Back in India Strange re-entered the Madras service, but left the East India Company in 1795. He returned to England where in May 1796 he became a member of parliament for the East Grinstead borough of Sussex. Two years later he married a daughter of Henry Dundas, secretary of state for war and the colonies and a former commissioner of the Board of Control for Indian affairs. Ruined by a bank failure in 1804, Strange returned to India to make another fortune before retiring in 1815 to Scotland, where he died in 1840.
Strange’s account of his Pacific expedition was published as James Strange’s journal and narrative of the commercial expedition from Bombay to the north-west coast of America, together with a chart showing the tract of the expedition, intro. A. V. Venkatarama Ayyar (Madras, India, 1928; repr. 1929). The PABC holds two transcripts based on different manuscript copies of Strange’s “Narrative of a voyage to the North West Coast of America”: one is a typescript, from a copy belonging to Strange’s descendants (A/A/20/St8A), and the other a handwritten transcript of BL, India Office Library and Records [East India House Arch.], IOR, H/800: 1–145 (A/A/20/St8A2).

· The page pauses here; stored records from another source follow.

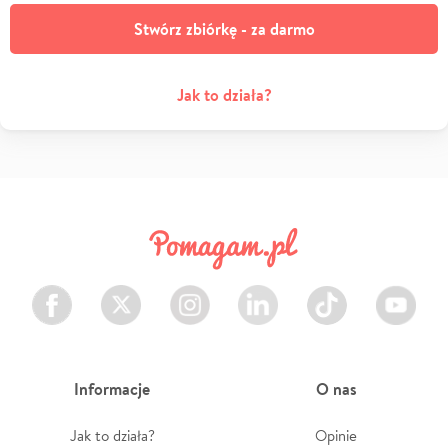
Stwórz zbiórkę - za darmo
Jak to działa?
Facebook
Twitter
Instagram
LinkedIn
TikTok
Youtube
Informacje
O nas
Jak to działa?
Opinie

Also at the PABC is an original manuscript by Strange of additions to Captain Cook’s vocabulary of the Nootka Sound language, 1785–86 (F/8/St8).
BL, India Office Library and Records, IOR, E/4/316–17, 24; E/4/873: 1239; E/4/875: 333; H/494: 419–27; O/6/3: 577; P/240/62: 137; P/241/4: 124; P/241/5: 603; P/241/55: 1790 (copies at PABC). PABC, E/E/St8, extracts relating to Strange; M/St8. James Cook and James King, A voyage to the Pacific Ocean . . . (3v. and atlas, London, 1784), 3: 438–40. Alexander Walker, An account of a voyage to the north west coast of America in 1785 & 1786, ed. R. [A.] Fisher and J. M. Bumsted (Vancouver, 1982). R. [A.] Fisher, Contact and conflict: Indian-European relations in British Columbia, 1774–1890 (Vancouver, 1977). B. M. Gough, Distant dominion: Britain and the northwest coast of North America, 1579–1809 (Vancouver, 1980). David MacKay, In the wake of Cook: exploration, science & empire, 1780–1801 (London, 1985).